A arquitetura da torre utiliza um sistema de placas de piso rotativas, que se deslocam gradualmente em cada nível. Esse movimento cria um terraço espiral contínuo de 360 graus, que contorna todo o edifício. O resultado visual é uma silhueta dinâmica, que contrasta com a verticalidade rígida dos prédios vizinhos no distrito de Qianhai Bay.

Além da estética, o design atende a uma necessidade funcional de integração entre os ambientes de trabalho e o exterior. Através de uma série de átrios de múltiplas alturas, a estrutura dissolve as barreiras tradicionais entre o interior e o ambiente externo, permitindo que a luz natural e a paisagem da baía sejam incorporadas ao cotidiano dos colaboradores.

Sustentabilidade e adaptação climática

O conforto térmico foi uma das prioridades do projeto, considerando o clima subtropical úmido do sul da China. A NBBJ implementou um sistema de janelas operáveis ocultas atrás de telas metálicas perfuradas, o que reduz drasticamente a dependência de sistemas mecânicos de refrigeração. Essa estratégia de ventilação natural é complementada por elementos de sombreamento que maximizam a iluminação durante o inverno e minimizam o calor excessivo no verão.

O paisagismo também desempenha um papel técnico fundamental. As áreas verdes foram organizadas em diferentes altitudes, utilizando espécies com raízes rasas nos níveis inferiores e plantas mais resistentes nos andares superiores. Esse arranjo foi desenhado especificamente para suportar as condições climáticas locais, incluindo os fortes ventos durante a temporada de tufões na região.
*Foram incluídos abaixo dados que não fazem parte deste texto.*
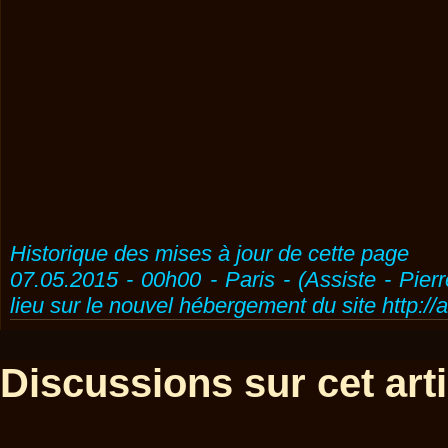
Historique des mises à jour de cette page
07.05.2015 - 00h00 - Paris - (Assiste - Pier
lieu sur le nouvel hébergement du site http://
Discussions sur cet artic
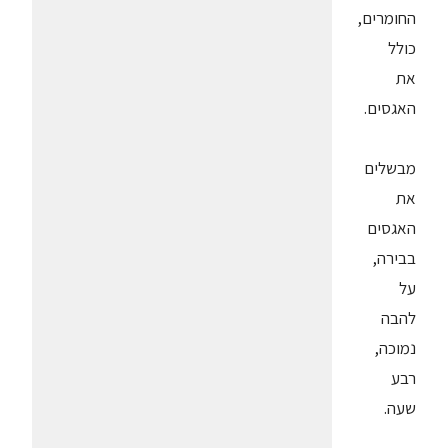
החומרים,
כולל
את
האגסים.
מבשלים
את
האגסים
בבירה,
על
להבה
נמוכה,
רבע
שעה.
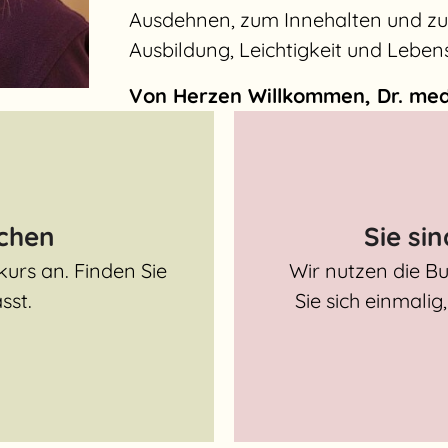
Ausdehnen, zum Innehalten und zu
Ausbildung, Leichtigkeit und Leben
Von Herzen Willkommen, Dr. med
uchen
Sie si
kurs an. Finden Sie
Wir nutzen die Bu
sst.
Sie sich einmali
Integração urbana e o futuro corporativo

A sede da Vivo não busca ser apenas um marco arquitetônico, mas um ecossistema que dialoga com a geografia local. O pódio do edifício, com escadarias e jardins inspirados na costa rochosa do Mar da China Meridional, cria uma transição fluida entre a praça pública e a estrutura privada da empresa. Essa abordagem de 'terreno habitável' sugere uma mudança na forma como as grandes corporações de tecnologia estão ocupando o espaço urbano.

Para o mercado imobiliário e de arquitetura, o projeto reforça a tendência de edifícios corporativos que priorizam o bem-estar humano como ativo estratégico. Ao integrar ecologias costeiras e florestais diretamente na forma arquitetônica, a Vivo sinaliza um movimento de valorização da experiência do funcionário em detrimento do modelo de escritório fechado e hermético.

Perspectivas e desafios operacionais

Embora o projeto apresente soluções avançadas de design e sustentabilidade, a manutenção de um edifício com terraços e jardins verticais dessa complexidade impõe desafios operacionais contínuos. A eficácia das estratégias de ventilação natural em larga escala e a longevidade das espécies vegetais em diferentes alturas serão indicadores importantes para futuros projetos de arranha-céus na China.

O mercado observará como a Vivo utilizará esses espaços vibrantes para fomentar a criatividade de sua força de trabalho ao longo dos anos. A arquitetura, neste caso, funciona como um reflexo das ambições da empresa em um setor onde a inovação precisa ser percebida tanto no software quanto no ambiente físico.

O edifício de 150 metros em Shenzhen consolida a presença da Vivo em Qianhai, reafirmando a importância de sedes corporativas que não apenas funcionam como centros administrativos, mas também como cartões de visita arquitetônicos de uma era tecnológica que busca reconectar o trabalho à natureza.